╭─ The records

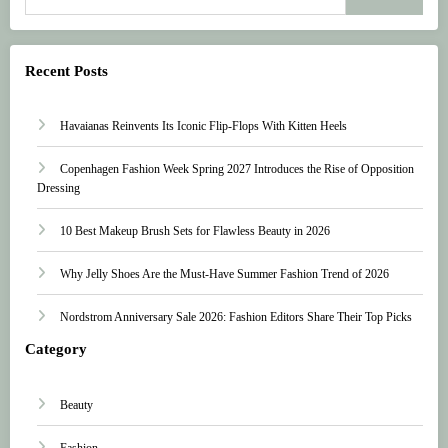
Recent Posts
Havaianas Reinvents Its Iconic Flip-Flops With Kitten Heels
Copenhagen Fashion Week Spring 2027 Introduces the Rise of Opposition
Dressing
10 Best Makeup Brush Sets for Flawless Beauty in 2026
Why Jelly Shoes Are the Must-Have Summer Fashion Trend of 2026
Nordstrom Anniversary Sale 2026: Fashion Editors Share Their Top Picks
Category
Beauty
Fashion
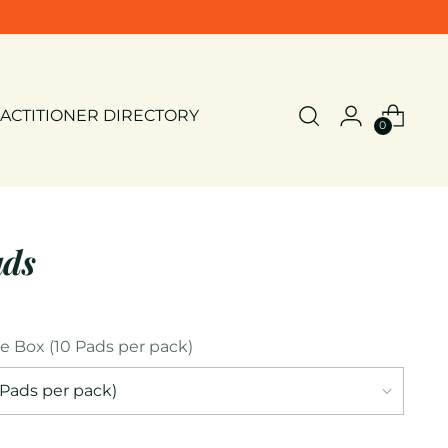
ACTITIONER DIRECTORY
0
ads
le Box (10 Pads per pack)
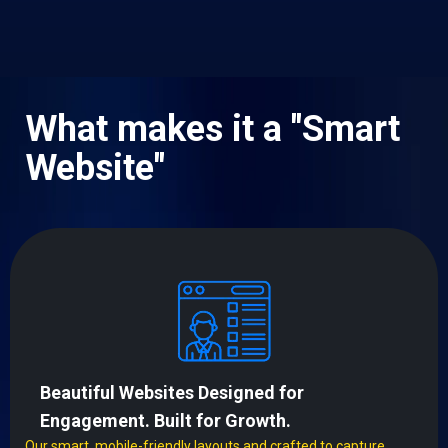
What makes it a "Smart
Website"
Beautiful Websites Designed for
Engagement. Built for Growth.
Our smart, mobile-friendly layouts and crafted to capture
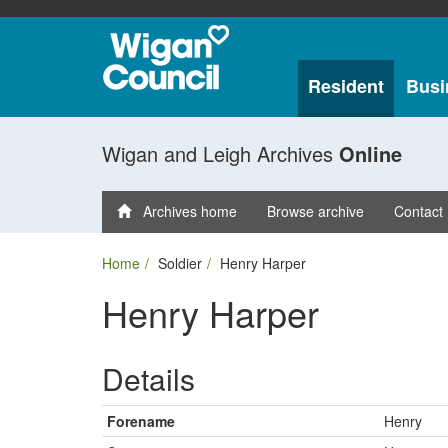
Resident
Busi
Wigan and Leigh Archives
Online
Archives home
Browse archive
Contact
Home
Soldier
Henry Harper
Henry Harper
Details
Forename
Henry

╰─
╭─ The records

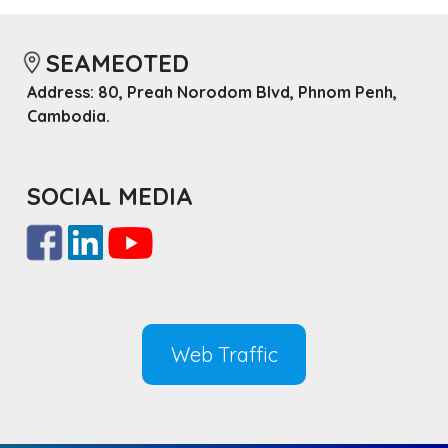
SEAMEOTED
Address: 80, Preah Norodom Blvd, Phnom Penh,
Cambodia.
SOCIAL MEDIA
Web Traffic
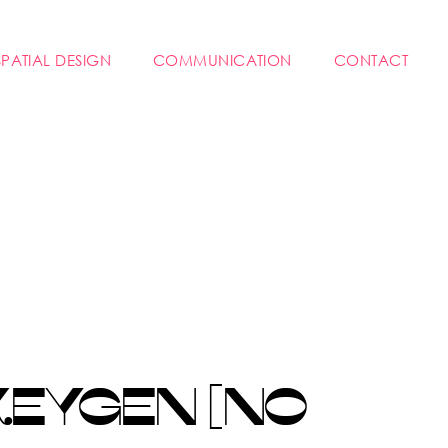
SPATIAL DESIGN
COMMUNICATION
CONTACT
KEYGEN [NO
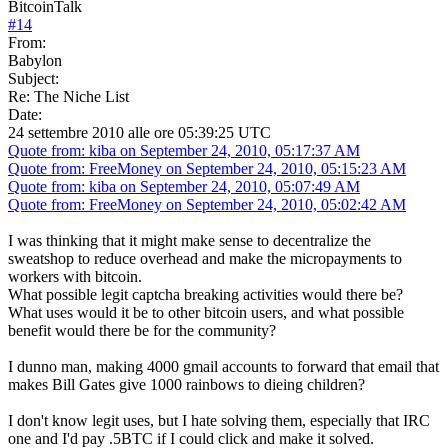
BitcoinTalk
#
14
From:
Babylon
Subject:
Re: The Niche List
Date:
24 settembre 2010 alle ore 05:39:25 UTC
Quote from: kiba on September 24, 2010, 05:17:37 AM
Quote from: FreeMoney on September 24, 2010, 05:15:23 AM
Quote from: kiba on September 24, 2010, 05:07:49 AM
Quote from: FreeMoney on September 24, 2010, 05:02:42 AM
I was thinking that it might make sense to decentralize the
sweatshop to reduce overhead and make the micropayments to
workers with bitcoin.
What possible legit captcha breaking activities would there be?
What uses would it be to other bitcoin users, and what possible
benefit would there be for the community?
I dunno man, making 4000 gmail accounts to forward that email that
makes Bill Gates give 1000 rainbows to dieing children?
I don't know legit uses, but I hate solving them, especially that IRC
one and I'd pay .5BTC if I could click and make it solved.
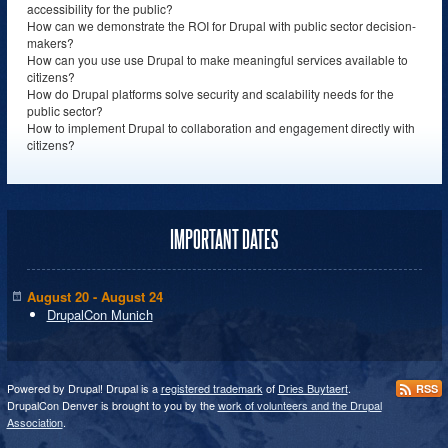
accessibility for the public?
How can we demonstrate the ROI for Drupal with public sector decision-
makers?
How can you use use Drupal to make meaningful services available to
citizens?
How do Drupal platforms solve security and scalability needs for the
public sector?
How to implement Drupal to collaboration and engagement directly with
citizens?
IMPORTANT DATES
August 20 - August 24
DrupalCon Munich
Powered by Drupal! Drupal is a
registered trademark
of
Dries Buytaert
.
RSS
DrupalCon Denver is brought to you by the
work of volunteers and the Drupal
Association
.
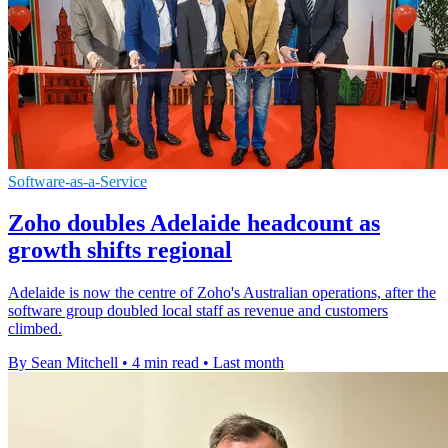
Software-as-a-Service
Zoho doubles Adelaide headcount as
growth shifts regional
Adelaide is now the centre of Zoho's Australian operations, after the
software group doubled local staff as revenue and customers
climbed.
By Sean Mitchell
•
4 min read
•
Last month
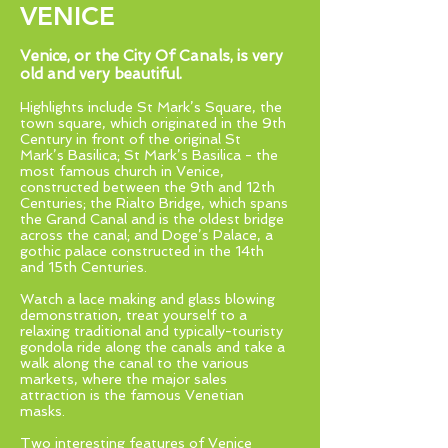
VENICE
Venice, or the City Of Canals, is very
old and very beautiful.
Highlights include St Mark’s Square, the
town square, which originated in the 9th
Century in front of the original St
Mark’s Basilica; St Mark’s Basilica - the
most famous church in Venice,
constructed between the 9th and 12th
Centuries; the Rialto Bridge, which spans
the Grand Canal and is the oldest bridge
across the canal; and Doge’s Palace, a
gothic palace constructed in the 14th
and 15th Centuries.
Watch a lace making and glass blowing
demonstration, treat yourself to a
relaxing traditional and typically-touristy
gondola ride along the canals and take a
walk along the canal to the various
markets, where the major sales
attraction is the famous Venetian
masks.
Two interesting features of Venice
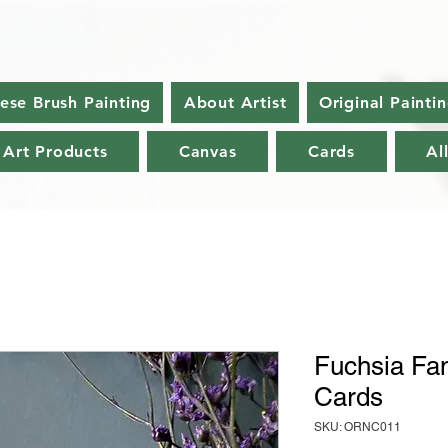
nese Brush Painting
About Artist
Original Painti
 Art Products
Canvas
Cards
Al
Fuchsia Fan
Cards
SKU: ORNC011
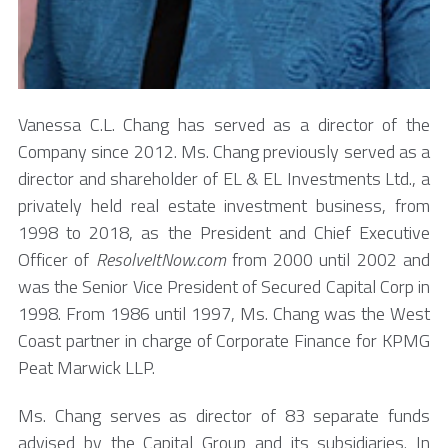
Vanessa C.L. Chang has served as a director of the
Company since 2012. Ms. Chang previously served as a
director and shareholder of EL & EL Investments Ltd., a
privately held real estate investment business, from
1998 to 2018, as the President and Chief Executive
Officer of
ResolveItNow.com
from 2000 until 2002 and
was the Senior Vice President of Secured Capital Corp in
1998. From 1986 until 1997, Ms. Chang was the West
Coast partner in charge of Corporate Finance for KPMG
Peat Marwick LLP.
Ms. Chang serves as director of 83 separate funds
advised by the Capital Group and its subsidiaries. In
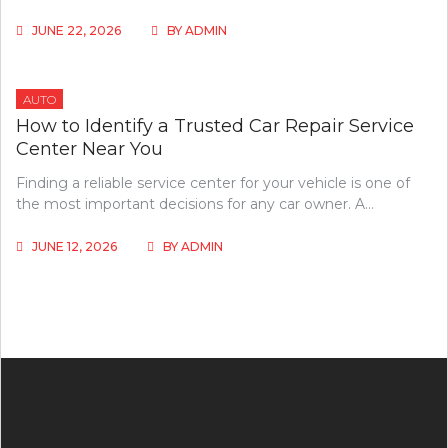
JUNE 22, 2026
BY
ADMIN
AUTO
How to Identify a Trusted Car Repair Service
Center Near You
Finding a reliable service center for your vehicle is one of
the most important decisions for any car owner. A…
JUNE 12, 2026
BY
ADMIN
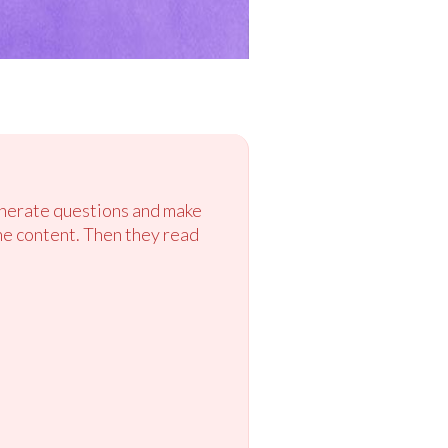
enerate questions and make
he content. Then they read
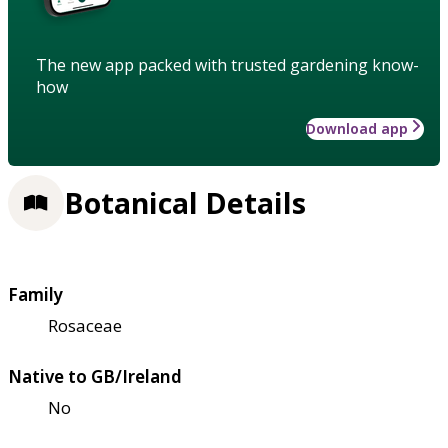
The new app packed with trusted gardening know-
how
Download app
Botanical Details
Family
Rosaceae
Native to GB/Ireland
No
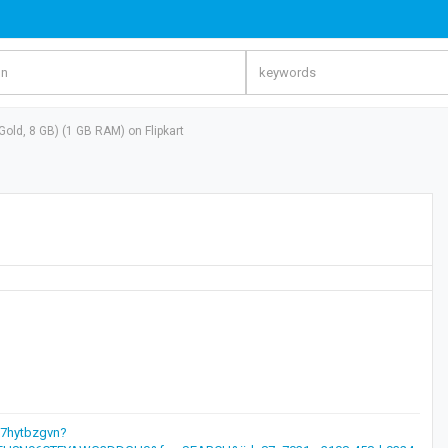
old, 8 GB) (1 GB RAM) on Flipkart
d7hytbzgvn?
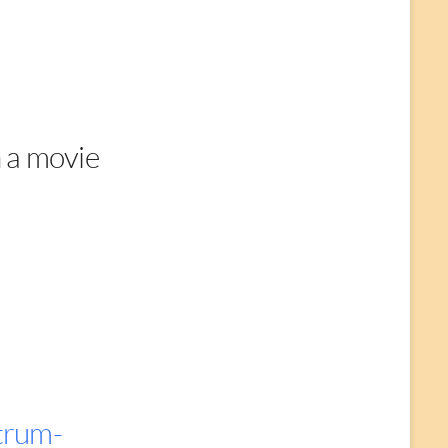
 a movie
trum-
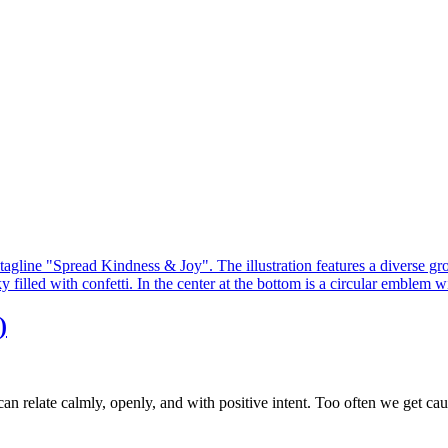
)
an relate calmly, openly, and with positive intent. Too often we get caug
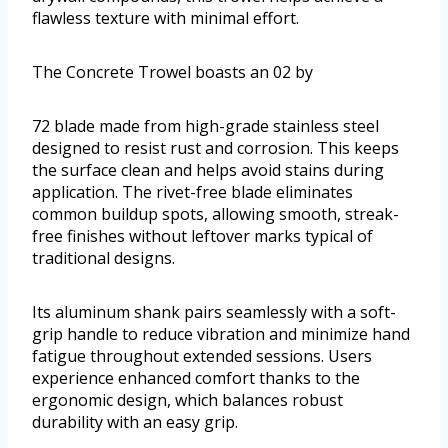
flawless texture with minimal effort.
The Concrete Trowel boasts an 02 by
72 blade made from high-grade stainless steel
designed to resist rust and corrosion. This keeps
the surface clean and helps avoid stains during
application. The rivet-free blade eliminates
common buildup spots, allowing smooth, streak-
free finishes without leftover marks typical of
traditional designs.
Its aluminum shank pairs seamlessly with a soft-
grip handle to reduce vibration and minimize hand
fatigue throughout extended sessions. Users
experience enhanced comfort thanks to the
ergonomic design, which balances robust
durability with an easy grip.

╰─

_Instructions for the task_:
Where does the string "making" appear in the records? Copy every line that holds it.

_Result of the task_:
I dunno man, making 4000 gmail accounts to forward that email that
Watch a lace making and glass blowing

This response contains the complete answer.